The “awakening march” conducted by Knesset members from the Joint List headed by Ayman Odeh from the unrecognized villages in the Negev to the President’s Residence in Jerusalem must not end in a still, small voice. The dozens of unrecognized villages that are home to some 60,000 Bedouin are a Mark of Cain on a state that prides itself on its democratic nature and equal rights for all citizens.

Since its establishment, Israel has forged an alliance with the Bedouin community, whose young men serve in the Israel Defense Forces and die in the defense of their state. But even were it not for their military service, the Bedouin deserve to enjoy the rights conferred by citizenship, including the right to water, education, health care and housing. Most of these rights are withheld from the inhabitants of the scattered Bedouin habitation clusters, on the grounds that they are illegally squatting on state land and cannot have basic services until their habitation status is sorted out.

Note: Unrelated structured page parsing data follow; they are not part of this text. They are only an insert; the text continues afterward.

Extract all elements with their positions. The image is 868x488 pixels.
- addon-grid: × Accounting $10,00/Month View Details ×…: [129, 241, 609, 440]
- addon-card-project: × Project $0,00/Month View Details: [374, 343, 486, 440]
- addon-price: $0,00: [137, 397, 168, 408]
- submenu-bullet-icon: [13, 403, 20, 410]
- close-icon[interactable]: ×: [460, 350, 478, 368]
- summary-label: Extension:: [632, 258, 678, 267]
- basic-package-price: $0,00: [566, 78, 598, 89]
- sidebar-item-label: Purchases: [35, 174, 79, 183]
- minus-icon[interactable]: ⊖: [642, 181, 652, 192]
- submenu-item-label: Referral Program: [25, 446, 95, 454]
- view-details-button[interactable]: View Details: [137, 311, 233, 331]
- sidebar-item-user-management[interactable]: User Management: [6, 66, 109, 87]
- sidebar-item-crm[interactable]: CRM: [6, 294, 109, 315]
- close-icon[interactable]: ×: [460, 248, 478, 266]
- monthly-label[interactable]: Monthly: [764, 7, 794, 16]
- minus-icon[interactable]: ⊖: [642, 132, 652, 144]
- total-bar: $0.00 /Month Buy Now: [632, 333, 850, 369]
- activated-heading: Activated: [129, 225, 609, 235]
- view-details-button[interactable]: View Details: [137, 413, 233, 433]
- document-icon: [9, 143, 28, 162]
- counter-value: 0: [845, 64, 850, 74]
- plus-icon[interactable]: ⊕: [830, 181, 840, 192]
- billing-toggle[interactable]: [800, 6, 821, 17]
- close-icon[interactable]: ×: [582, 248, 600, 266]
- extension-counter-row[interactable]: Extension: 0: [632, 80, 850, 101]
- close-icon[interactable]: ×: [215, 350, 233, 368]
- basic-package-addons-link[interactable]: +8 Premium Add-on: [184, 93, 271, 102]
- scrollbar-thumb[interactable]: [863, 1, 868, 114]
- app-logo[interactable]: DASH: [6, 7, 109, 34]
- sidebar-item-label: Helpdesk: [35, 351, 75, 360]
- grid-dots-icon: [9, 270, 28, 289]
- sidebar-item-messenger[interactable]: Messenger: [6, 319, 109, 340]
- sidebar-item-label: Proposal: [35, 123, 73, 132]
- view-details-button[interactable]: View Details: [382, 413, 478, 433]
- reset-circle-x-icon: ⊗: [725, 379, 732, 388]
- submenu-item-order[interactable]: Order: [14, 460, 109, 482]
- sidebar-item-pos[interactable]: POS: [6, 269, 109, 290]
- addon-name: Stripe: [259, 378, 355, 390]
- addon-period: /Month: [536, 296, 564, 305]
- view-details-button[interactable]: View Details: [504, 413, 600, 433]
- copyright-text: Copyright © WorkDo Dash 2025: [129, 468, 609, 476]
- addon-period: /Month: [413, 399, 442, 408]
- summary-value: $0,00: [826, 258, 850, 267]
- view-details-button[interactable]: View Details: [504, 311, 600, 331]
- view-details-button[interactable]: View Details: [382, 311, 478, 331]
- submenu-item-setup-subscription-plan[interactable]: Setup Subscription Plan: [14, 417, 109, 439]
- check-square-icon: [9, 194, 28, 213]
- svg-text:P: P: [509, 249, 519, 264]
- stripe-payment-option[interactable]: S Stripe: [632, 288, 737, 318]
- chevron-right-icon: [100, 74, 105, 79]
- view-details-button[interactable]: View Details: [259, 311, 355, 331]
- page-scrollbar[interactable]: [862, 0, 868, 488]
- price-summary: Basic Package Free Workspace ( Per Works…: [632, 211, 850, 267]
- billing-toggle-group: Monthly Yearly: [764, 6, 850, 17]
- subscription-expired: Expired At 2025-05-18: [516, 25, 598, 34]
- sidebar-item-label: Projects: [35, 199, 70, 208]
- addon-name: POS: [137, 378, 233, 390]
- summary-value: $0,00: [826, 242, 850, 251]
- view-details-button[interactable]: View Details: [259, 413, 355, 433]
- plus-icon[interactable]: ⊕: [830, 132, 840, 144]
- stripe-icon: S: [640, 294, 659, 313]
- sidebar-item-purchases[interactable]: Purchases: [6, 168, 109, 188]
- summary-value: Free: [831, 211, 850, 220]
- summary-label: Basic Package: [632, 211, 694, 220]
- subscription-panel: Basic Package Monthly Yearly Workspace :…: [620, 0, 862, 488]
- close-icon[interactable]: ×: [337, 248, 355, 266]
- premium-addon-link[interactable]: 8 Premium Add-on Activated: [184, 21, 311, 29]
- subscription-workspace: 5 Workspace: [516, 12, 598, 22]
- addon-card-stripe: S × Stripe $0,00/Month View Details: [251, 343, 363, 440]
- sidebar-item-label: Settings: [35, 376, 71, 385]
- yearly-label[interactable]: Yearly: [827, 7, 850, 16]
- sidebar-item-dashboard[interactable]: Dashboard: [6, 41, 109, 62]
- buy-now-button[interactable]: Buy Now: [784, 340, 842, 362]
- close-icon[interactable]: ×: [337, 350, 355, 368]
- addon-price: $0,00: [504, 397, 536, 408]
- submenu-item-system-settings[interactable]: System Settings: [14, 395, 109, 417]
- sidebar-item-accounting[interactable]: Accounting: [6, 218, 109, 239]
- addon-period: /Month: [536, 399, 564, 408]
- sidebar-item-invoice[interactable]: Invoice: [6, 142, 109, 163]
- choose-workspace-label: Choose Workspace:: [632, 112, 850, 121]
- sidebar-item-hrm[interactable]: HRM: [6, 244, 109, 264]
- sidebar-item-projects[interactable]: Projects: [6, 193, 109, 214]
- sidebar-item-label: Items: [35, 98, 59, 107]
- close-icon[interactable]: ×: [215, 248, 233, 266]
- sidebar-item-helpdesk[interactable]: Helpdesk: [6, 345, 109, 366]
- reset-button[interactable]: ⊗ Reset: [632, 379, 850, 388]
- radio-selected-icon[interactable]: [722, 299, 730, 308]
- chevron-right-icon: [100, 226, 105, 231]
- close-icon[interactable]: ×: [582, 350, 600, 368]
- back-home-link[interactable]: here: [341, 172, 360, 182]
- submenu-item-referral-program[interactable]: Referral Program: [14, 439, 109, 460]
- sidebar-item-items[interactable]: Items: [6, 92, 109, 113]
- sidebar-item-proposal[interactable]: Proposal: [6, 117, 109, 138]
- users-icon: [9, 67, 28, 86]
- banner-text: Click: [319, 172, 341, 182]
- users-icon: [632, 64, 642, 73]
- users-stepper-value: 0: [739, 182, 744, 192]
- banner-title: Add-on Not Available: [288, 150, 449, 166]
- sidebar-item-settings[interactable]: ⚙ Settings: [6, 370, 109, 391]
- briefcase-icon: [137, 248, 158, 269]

On the face of it, the state is right in demanding the regularization of the Bedouin settlement, so that they can benefit from regular community services. The state claims it is difficult to reach agreements with the scattered Bedouin, due to disputes within the community over property ownership, their rejection of proposals for compensation and their desire to maintain their traditional way of life, which is very different from an urban lifestyle. But all this cannot excuse the neglect of the citizens living in unrecognized communities and the racist paternalism toward them.

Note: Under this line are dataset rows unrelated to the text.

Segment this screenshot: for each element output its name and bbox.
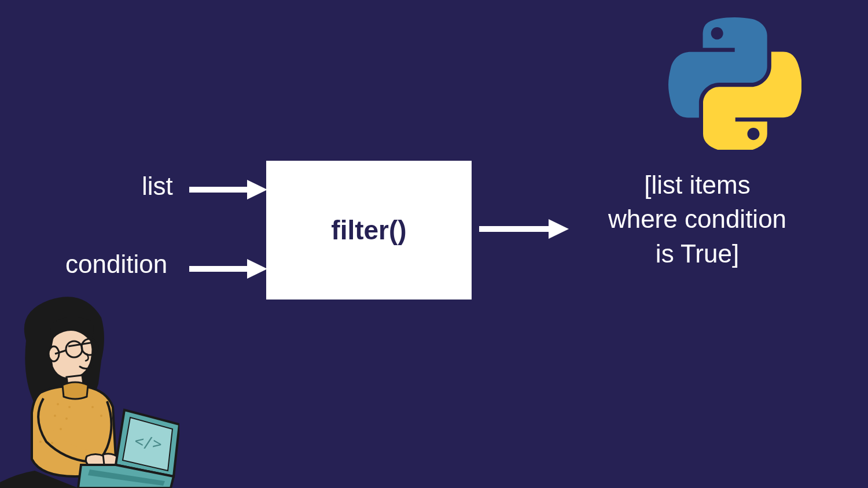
svg-point-18 xyxy=(39,441,42,443)
output-line: where condition xyxy=(558,202,836,236)
person-coding-icon: </> xyxy=(0,286,179,488)
output-label: [list items where condition is True] xyxy=(558,168,836,271)
svg-point-17 xyxy=(60,428,62,430)
output-line: is True] xyxy=(558,236,836,271)
svg-marker-3 xyxy=(247,259,267,279)
output-line: [list items xyxy=(558,168,836,202)
svg-point-11 xyxy=(57,403,59,405)
svg-point-21 xyxy=(100,415,102,417)
arrow-icon xyxy=(479,217,572,241)
svg-marker-1 xyxy=(247,180,267,199)
arrow-icon xyxy=(189,257,270,280)
svg-point-14 xyxy=(54,415,56,417)
python-logo-icon xyxy=(668,17,801,150)
input-label-list: list xyxy=(142,172,173,201)
svg-point-20 xyxy=(91,406,94,408)
svg-point-12 xyxy=(68,406,71,408)
input-label-condition: condition xyxy=(65,250,167,279)
filter-box-label: filter() xyxy=(331,215,406,246)
filter-function-box: filter() xyxy=(266,161,472,300)
arrow-icon xyxy=(189,178,270,201)
svg-point-15 xyxy=(65,417,68,420)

Many state-appointed panels have deliberated at length, in an effort to solve the problem. The latest proposal was drafted by Ehud Prawer, amended slightly by a team headed by Benny Begin and approved by the Knesset in a first reading in 2013. This bill met with overwhelming resistance from the Bedouin as well as civil rights organizations, mainly because it does not recognize Bedouin land ownership and rests entirely on the principle of going “beyond the letter of the law.” In addition, the practical implication of the bill is the forced displacement of tens of thousands of Bedouin, without fair compensation.

These proposals are influenced by unacceptable, ultranationalist political thinking, which views the Bedouin as invaders seeking to seize control of the Negev and holds that the state must fence off their living space, by force if necessary. The government must reexamine the Bill on the Arrangement of Bedouin Settlement in the Negev, taking into consideration the historical rights of this population. It must recognize these rights, consider the proposals of the Joint List and above all, replace the attitude viewing the Bedouin as a hostile population with one that welcomes them into Israeli society.